America is weird. Its suburbs alienate intelligent, eccentric, or alternative minded people simply because they can’t launch a football, or tackle, or fight. Years of this belittling, isolating, pushing people to the fringes of the social order, does something to a person. That’s why in this country there are such strong underground counter cultural movements, from the hippies and punks to something far more interesting — cults. Jim Shaw, in his first major survey exhibition in New York City at the New Museum, The End Is Here, examines all this and more.
He’s the kind of artist that looks at America through a microscope, and what he sees through the lens looks like a fun house — a beautiful, nauseating, disturbing mess. He then takes this mess and organizes it into a fascinating collage, a study of what we’ve been, are, and never were, of what we could only be in our dreams. The End Is Here shows us what we’re capable of — and most of the times, this is shocking.

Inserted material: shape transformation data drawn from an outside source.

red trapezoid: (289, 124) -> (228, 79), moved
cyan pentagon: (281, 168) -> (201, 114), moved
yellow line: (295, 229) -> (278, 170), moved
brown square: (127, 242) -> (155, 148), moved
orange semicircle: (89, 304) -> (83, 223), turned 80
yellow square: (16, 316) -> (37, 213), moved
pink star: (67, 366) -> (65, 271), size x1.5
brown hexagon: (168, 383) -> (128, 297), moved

Shaw is the artist for the bored and intelligent who rot away in the American suburbs, who turn to comic books and fantasy to escape the reality that is the desired conformity of the small American town. This exhibit, aptly located downtown on the Bowery at probably New York’s most progressive and ultra-hip museum, will speak to anyone who counted the seconds until they could get out of that piece-of-shit town, all the while reading Allen Ginsberg or watching John Waters and David Lynch films and thinking, “Someone finally gets me.”
Someone does get you. And their message to you is this: get out of there. Run away from that oppressive town and never go back. Do like Shaw did — leave, and let your passion and work be your ticket and your guide. Shaw abandoned his native Michigan for California Institute of the Arts in the early 1970’s and has made Los Angeles his home ever since. He was an influential member of the LA art scene, and his work has travelled all around the world, to Paris, Denmark, Bordeaux, Luxembourg, and England, amongst many other places, and now back to New York City.

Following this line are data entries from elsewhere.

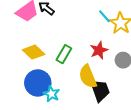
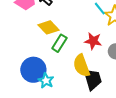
red star: (99, 50) -> (93, 41), turned 30
yellow diamond: (34, 52) -> (49, 27), moved

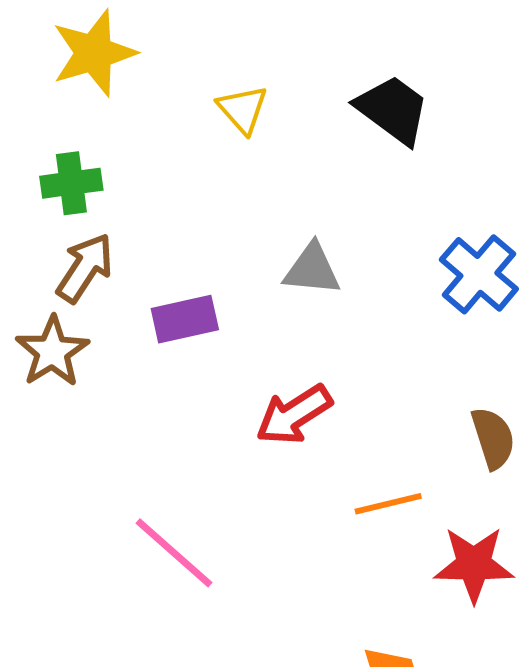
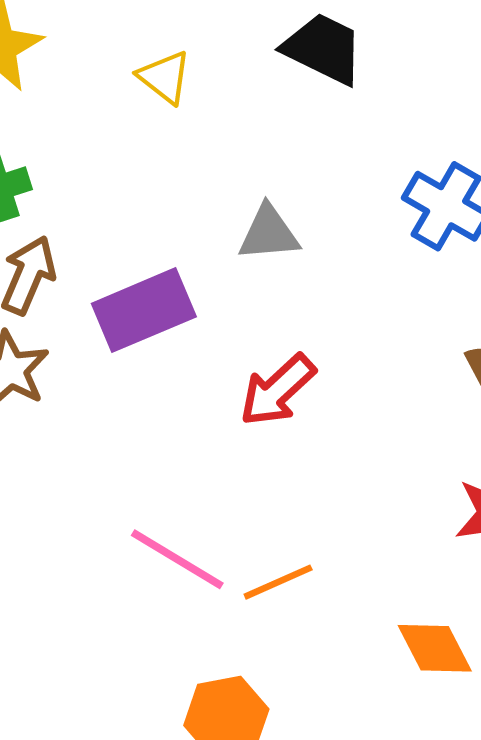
purple rectangle: (185, 319) -> (144, 310), size x1.4
orange line: (388, 504) -> (278, 582), moved

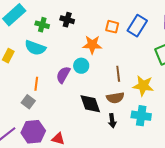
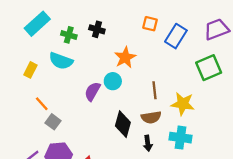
orange square: (112, 27) -> (150, 24), moved
orange star: (92, 45) -> (125, 58), turned -30
orange line: (36, 84) -> (42, 104), moved, turned -48
black diamond: (90, 104) -> (123, 124), turned 35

Jim Shaw’s imagination in The End Is Here occupies floors 2–4 of the New Museum. Through his theatrical backdrops, paintings, drawings, thrift store collectibles, sculptures, and even a film depicting the religion he invented called “O-Ism,” Shaw clearly shows a mastery of style, which is lovable and charming, yet grotesque and smutty. Perhaps most impressive is Shaw’s ability to not only work within many mediums, but also within vastly different scales — he has remarkable skill in producing an evocative 6×6 pornographic drawing, and also in a 30×20 foot magical and fantastic tapestry. He can produce an object that will fill a room, or have a tiny, shocking image that will shake you to your center. His body of work is so large, so complex and detailed, that it is virtually impossible to digest The End Is Here in a single viewing.

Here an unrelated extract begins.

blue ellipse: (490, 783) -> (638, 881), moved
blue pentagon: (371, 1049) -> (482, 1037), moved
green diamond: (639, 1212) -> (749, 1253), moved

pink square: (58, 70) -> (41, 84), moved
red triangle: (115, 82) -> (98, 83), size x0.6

Certainly the treasure of this exhibit is his theatrical cutouts on the fourth floor entitled, Labryinth, I Dreamt I Was Taller than Jonathan Borofsky, which is where Shaw’s imagination, comedic flare, artistic skill, political seriousness, craftsmanship and showmanship are all on full force. This installation is a vast expanse of images which depict carnival performers, futuristic superheroes and landscapes amidst iconic historical and cultural figures including: Richard Nixon and the Watergate Scandal, Salvador Dali, Pablo Picasso’s Guernica, Detroit rioters and Parisian protestors, and Casper the Friendly Ghost — his work employs collage, comic book fantasy, political satire, all in evocative yet gorgeous images that never sacrifice the composition and design of the art for its ideas. The work is suggestive, and the opinions are there, yet they remain subtle and subtextual. Walking through The End Is Here, I never felt the sense that Shaw sought for me to feel this way or that way — there was no intended message. Instead, he does something far better, and more skillful: he succeeds in creating a surreal world that you are free to inhabit, rather than feeling restricted to his vision.
And the work is intensely fun. It plays with the grotesque, creating villainous sea creatures, a skyscraper-tall vacuum cleaner that sucks up 1860’s Gold Rush land prospectors, mythical creatures and giant bugs, aliens having sex, and creepy small-town America sentimentality. In every room there exists an element of discomfort, and even of violence and danger, yet through the exhibit’s organization, there also remains the assertion that our horrible treatment of one another, in capitalism and our collective greed, in our laughing at and exploiting the little guy, in our perverse and exploitative sexuality — is hilarious. Jim Shaw shows that no subject matter is beyond ridicule. Everything and everyone can be mocked — especially cults, politicians, and the rich.
I know I said that there’s no one idea Shaw intends for you to get out of this, but get this: America is longing for an identity. America is longing for a place. We are begging for community, and we go to the strangest lengths to reach it.